How To Recycle Used Oils Based On The Type Of Oil

Posted on: 4 July 2018

Most used oils are recyclable. However, each type of used oil can only be recycled in a specific way. If you have any kind of used oil laying around your home, garage, restaurant, etc., here is how to recycle each one in the way that is considered safe and acceptable by the EPA.

Bacon Grease

Bacon grease is recycled in the South for other cooking purposes. Typically, when the fat of bacon is made liquid, a home cook will catch the liquid grease in a metal container and keep the container covered. Then the bacon grease solidifies into a sort of lard. A Southern home cook uses this recycled bacon lard to make hoecakes (pancakes) and/or fry up a batch of hush puppies, donut holes, fried cornbread, or fry bread.

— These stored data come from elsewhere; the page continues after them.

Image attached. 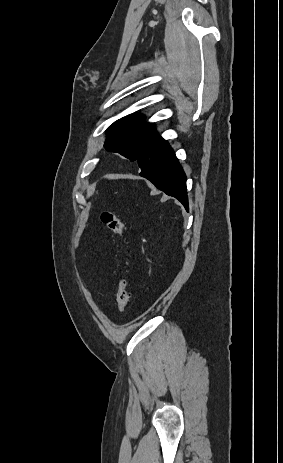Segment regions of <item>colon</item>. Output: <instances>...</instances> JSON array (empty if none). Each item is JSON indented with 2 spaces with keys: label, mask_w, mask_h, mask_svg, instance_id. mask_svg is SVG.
Returning a JSON list of instances; mask_svg holds the SVG:
<instances>
[{
  "label": "colon",
  "mask_w": 283,
  "mask_h": 463,
  "mask_svg": "<svg viewBox=\"0 0 283 463\" xmlns=\"http://www.w3.org/2000/svg\"><path fill=\"white\" fill-rule=\"evenodd\" d=\"M102 222L110 231L118 235L120 238H124L123 223L115 213L110 211L103 212ZM126 265L127 263L124 262L123 267L125 268ZM128 301L129 297L127 292V279L124 272L122 271L117 282V308L120 313L125 311L128 305Z\"/></svg>",
  "instance_id": "obj_1"
}]
</instances>
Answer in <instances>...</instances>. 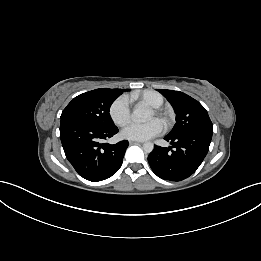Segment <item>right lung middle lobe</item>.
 Segmentation results:
<instances>
[{
    "label": "right lung middle lobe",
    "instance_id": "dd1d6c3e",
    "mask_svg": "<svg viewBox=\"0 0 261 261\" xmlns=\"http://www.w3.org/2000/svg\"><path fill=\"white\" fill-rule=\"evenodd\" d=\"M126 89L101 88L75 97L63 110L61 120H70L99 128L114 127L109 109Z\"/></svg>",
    "mask_w": 261,
    "mask_h": 261
}]
</instances>
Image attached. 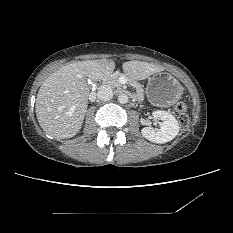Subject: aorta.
I'll return each instance as SVG.
<instances>
[{
    "label": "aorta",
    "instance_id": "1",
    "mask_svg": "<svg viewBox=\"0 0 233 233\" xmlns=\"http://www.w3.org/2000/svg\"><path fill=\"white\" fill-rule=\"evenodd\" d=\"M118 101L121 103V104H125L128 102V96L124 93L122 94H119L118 96Z\"/></svg>",
    "mask_w": 233,
    "mask_h": 233
}]
</instances>
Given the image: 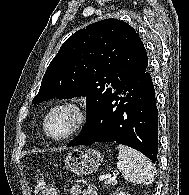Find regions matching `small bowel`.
Here are the masks:
<instances>
[{"label":"small bowel","instance_id":"obj_1","mask_svg":"<svg viewBox=\"0 0 189 195\" xmlns=\"http://www.w3.org/2000/svg\"><path fill=\"white\" fill-rule=\"evenodd\" d=\"M83 195H97V191L93 187H87Z\"/></svg>","mask_w":189,"mask_h":195}]
</instances>
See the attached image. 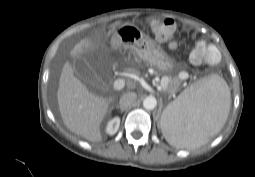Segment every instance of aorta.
<instances>
[{"label": "aorta", "instance_id": "obj_1", "mask_svg": "<svg viewBox=\"0 0 255 177\" xmlns=\"http://www.w3.org/2000/svg\"><path fill=\"white\" fill-rule=\"evenodd\" d=\"M157 105V100L153 96H148L143 101V106L147 110H153Z\"/></svg>", "mask_w": 255, "mask_h": 177}]
</instances>
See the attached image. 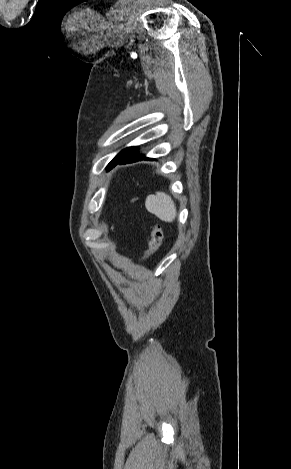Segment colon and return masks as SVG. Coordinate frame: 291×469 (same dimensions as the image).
<instances>
[{
    "label": "colon",
    "mask_w": 291,
    "mask_h": 469,
    "mask_svg": "<svg viewBox=\"0 0 291 469\" xmlns=\"http://www.w3.org/2000/svg\"><path fill=\"white\" fill-rule=\"evenodd\" d=\"M162 240H163L162 228L159 225H155L151 233L149 246L146 252L144 253L143 260L149 259L152 255L156 253V251L159 249V247L162 244Z\"/></svg>",
    "instance_id": "obj_1"
}]
</instances>
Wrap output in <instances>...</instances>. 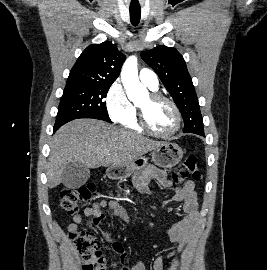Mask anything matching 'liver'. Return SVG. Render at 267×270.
I'll return each mask as SVG.
<instances>
[{"label":"liver","mask_w":267,"mask_h":270,"mask_svg":"<svg viewBox=\"0 0 267 270\" xmlns=\"http://www.w3.org/2000/svg\"><path fill=\"white\" fill-rule=\"evenodd\" d=\"M163 143L96 119L71 121L52 138L47 185L57 187L62 182L63 169L69 163H81L87 168L121 166Z\"/></svg>","instance_id":"obj_1"}]
</instances>
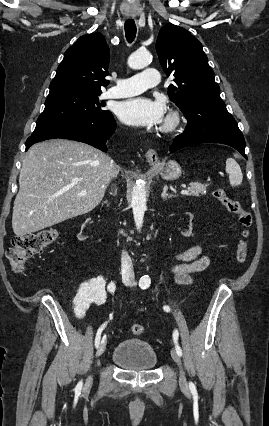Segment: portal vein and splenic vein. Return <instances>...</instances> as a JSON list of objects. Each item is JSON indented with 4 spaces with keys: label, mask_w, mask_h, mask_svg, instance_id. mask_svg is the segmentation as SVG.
<instances>
[{
    "label": "portal vein and splenic vein",
    "mask_w": 269,
    "mask_h": 426,
    "mask_svg": "<svg viewBox=\"0 0 269 426\" xmlns=\"http://www.w3.org/2000/svg\"><path fill=\"white\" fill-rule=\"evenodd\" d=\"M87 194L86 191H82L81 193H79V196H85ZM181 194H188V190H182Z\"/></svg>",
    "instance_id": "obj_1"
}]
</instances>
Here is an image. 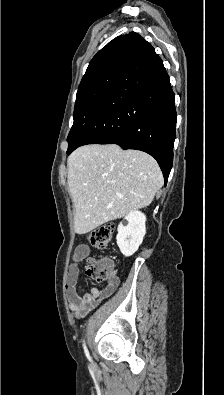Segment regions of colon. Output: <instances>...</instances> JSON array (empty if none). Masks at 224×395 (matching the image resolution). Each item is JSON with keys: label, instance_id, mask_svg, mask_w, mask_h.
<instances>
[{"label": "colon", "instance_id": "colon-1", "mask_svg": "<svg viewBox=\"0 0 224 395\" xmlns=\"http://www.w3.org/2000/svg\"><path fill=\"white\" fill-rule=\"evenodd\" d=\"M114 234L112 225L100 226L88 233V241L96 249H104ZM86 274L97 282L110 281L115 277L116 271L107 259H90L86 267Z\"/></svg>", "mask_w": 224, "mask_h": 395}]
</instances>
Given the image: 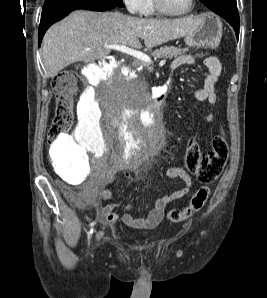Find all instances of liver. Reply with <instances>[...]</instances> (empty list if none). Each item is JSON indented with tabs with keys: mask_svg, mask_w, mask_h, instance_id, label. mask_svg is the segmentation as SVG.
Listing matches in <instances>:
<instances>
[{
	"mask_svg": "<svg viewBox=\"0 0 267 298\" xmlns=\"http://www.w3.org/2000/svg\"><path fill=\"white\" fill-rule=\"evenodd\" d=\"M202 20L136 18L119 12L77 10L52 25L42 42V56L47 75L55 77L76 62H92L106 57L105 45L141 48L139 39L152 48L195 32Z\"/></svg>",
	"mask_w": 267,
	"mask_h": 298,
	"instance_id": "liver-1",
	"label": "liver"
}]
</instances>
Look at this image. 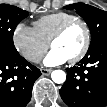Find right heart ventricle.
Wrapping results in <instances>:
<instances>
[{"instance_id":"1","label":"right heart ventricle","mask_w":107,"mask_h":107,"mask_svg":"<svg viewBox=\"0 0 107 107\" xmlns=\"http://www.w3.org/2000/svg\"><path fill=\"white\" fill-rule=\"evenodd\" d=\"M73 18H76V16L71 13L56 12L40 17L33 23V25L39 37L49 44L52 36L57 31V29L62 24Z\"/></svg>"}]
</instances>
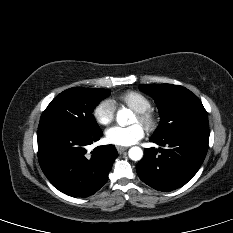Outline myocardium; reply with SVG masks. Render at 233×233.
Returning a JSON list of instances; mask_svg holds the SVG:
<instances>
[{"mask_svg":"<svg viewBox=\"0 0 233 233\" xmlns=\"http://www.w3.org/2000/svg\"><path fill=\"white\" fill-rule=\"evenodd\" d=\"M136 117L138 122L142 124L148 132H153L158 127L159 118L153 110L149 109L142 112H136Z\"/></svg>","mask_w":233,"mask_h":233,"instance_id":"1","label":"myocardium"}]
</instances>
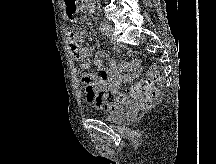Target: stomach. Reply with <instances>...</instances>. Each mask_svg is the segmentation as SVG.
<instances>
[{"instance_id": "0dacf381", "label": "stomach", "mask_w": 216, "mask_h": 164, "mask_svg": "<svg viewBox=\"0 0 216 164\" xmlns=\"http://www.w3.org/2000/svg\"><path fill=\"white\" fill-rule=\"evenodd\" d=\"M65 3V17L67 20H78L80 12H78V0H64Z\"/></svg>"}]
</instances>
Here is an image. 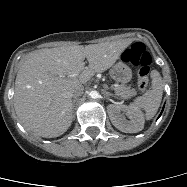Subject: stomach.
<instances>
[{
  "label": "stomach",
  "instance_id": "0dacf381",
  "mask_svg": "<svg viewBox=\"0 0 187 187\" xmlns=\"http://www.w3.org/2000/svg\"><path fill=\"white\" fill-rule=\"evenodd\" d=\"M110 75L117 82L127 83L132 78V71L123 61H120L110 69Z\"/></svg>",
  "mask_w": 187,
  "mask_h": 187
}]
</instances>
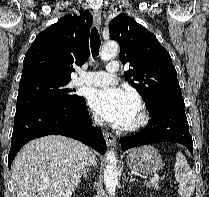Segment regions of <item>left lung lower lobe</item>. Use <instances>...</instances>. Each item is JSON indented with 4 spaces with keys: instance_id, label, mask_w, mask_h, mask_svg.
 <instances>
[{
    "instance_id": "left-lung-lower-lobe-1",
    "label": "left lung lower lobe",
    "mask_w": 209,
    "mask_h": 197,
    "mask_svg": "<svg viewBox=\"0 0 209 197\" xmlns=\"http://www.w3.org/2000/svg\"><path fill=\"white\" fill-rule=\"evenodd\" d=\"M184 100H164L148 109L151 120L139 133L120 138L122 150L153 142L183 144L193 154V141L189 134Z\"/></svg>"
}]
</instances>
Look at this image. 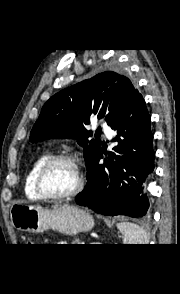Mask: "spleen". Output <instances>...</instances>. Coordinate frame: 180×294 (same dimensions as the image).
<instances>
[{
    "label": "spleen",
    "instance_id": "3e777b00",
    "mask_svg": "<svg viewBox=\"0 0 180 294\" xmlns=\"http://www.w3.org/2000/svg\"><path fill=\"white\" fill-rule=\"evenodd\" d=\"M117 228L123 235V244H147L148 236L146 231L131 222H120Z\"/></svg>",
    "mask_w": 180,
    "mask_h": 294
}]
</instances>
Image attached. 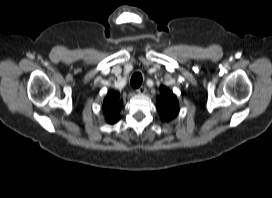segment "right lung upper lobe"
<instances>
[{
    "label": "right lung upper lobe",
    "instance_id": "cb5924a9",
    "mask_svg": "<svg viewBox=\"0 0 272 198\" xmlns=\"http://www.w3.org/2000/svg\"><path fill=\"white\" fill-rule=\"evenodd\" d=\"M119 94L111 91L107 94L103 103V112L106 115V120L108 123L113 124L119 120V114L117 113L122 106L121 101H119Z\"/></svg>",
    "mask_w": 272,
    "mask_h": 198
}]
</instances>
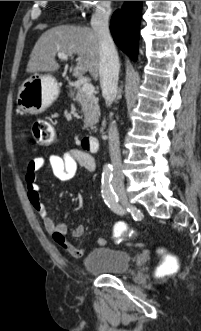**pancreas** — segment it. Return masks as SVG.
I'll use <instances>...</instances> for the list:
<instances>
[{
	"instance_id": "1",
	"label": "pancreas",
	"mask_w": 201,
	"mask_h": 331,
	"mask_svg": "<svg viewBox=\"0 0 201 331\" xmlns=\"http://www.w3.org/2000/svg\"><path fill=\"white\" fill-rule=\"evenodd\" d=\"M76 101L81 106L84 128L92 129L98 122L100 116L98 98L94 94H86L82 89H79L77 92Z\"/></svg>"
}]
</instances>
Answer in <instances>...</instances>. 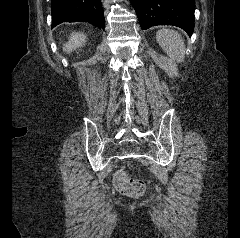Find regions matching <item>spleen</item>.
Masks as SVG:
<instances>
[{
    "mask_svg": "<svg viewBox=\"0 0 240 238\" xmlns=\"http://www.w3.org/2000/svg\"><path fill=\"white\" fill-rule=\"evenodd\" d=\"M156 40L169 57L178 62L183 61L185 45L177 31L161 29L156 33Z\"/></svg>",
    "mask_w": 240,
    "mask_h": 238,
    "instance_id": "obj_1",
    "label": "spleen"
}]
</instances>
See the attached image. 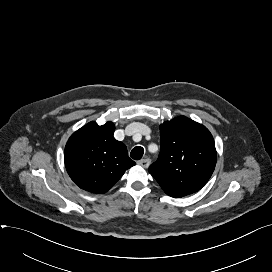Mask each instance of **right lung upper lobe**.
<instances>
[{"mask_svg": "<svg viewBox=\"0 0 272 272\" xmlns=\"http://www.w3.org/2000/svg\"><path fill=\"white\" fill-rule=\"evenodd\" d=\"M115 126L90 122L74 132L64 152L66 170L81 189L105 193L135 165L124 143L115 140Z\"/></svg>", "mask_w": 272, "mask_h": 272, "instance_id": "obj_1", "label": "right lung upper lobe"}]
</instances>
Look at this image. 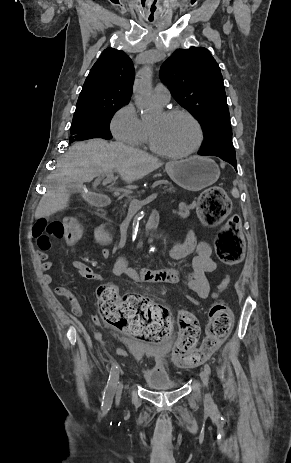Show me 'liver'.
I'll list each match as a JSON object with an SVG mask.
<instances>
[{"mask_svg": "<svg viewBox=\"0 0 291 463\" xmlns=\"http://www.w3.org/2000/svg\"><path fill=\"white\" fill-rule=\"evenodd\" d=\"M162 163L154 156L120 142L92 139L72 145L52 175L55 185L41 198L36 218L64 210L69 203L67 184L82 186L101 174L116 170L121 179L132 183L158 169Z\"/></svg>", "mask_w": 291, "mask_h": 463, "instance_id": "obj_1", "label": "liver"}]
</instances>
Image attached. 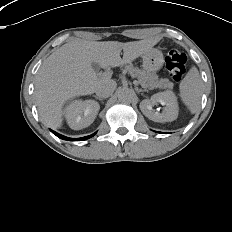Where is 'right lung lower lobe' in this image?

It keeps the grease from collecting into a thick, pipe-clogging mess in your kitchen drains and plumbing, and creates some tasty foods!

Cooking Oil (in Restaurants)

Cooking oil in restaurants is collected in grease traps. Then the grease traps are emptied by special recycling companies who convert the collected and used cooking oil into methane. The methane then powers power plants, which supply electrical power to the communities in which these oil recycling plants reside. Some ingenious people also use used cooking oil to fuel special cars, but they often have to purify and clarify the used cooking oil first. 

Used Car Oil

In most cities and states, used car oil is supposed to be taken to the city dump in approved containers. You have to pay a fee for the dump to take the oil, but then the dump pours the used oil into drums. The drums are then taken to an oil refinery, where the oil is "cleaned" of all impurities and engine dirt particles. It has to go through this process a couple of times before it returns to its yellowish, "clean" color and can be bottled and sold as "new" oil.

You can also collect the used oil from DIY oil changes and place the used oil in a pre-approved drum. When the drum is full, you can take the drum directly to the nearest refinery yourself. You have to sign a form to surrender the barrel, but you typically do not have to pay anything for this. There may be a small charge to acquire a clean barrel if you want to repeat this process.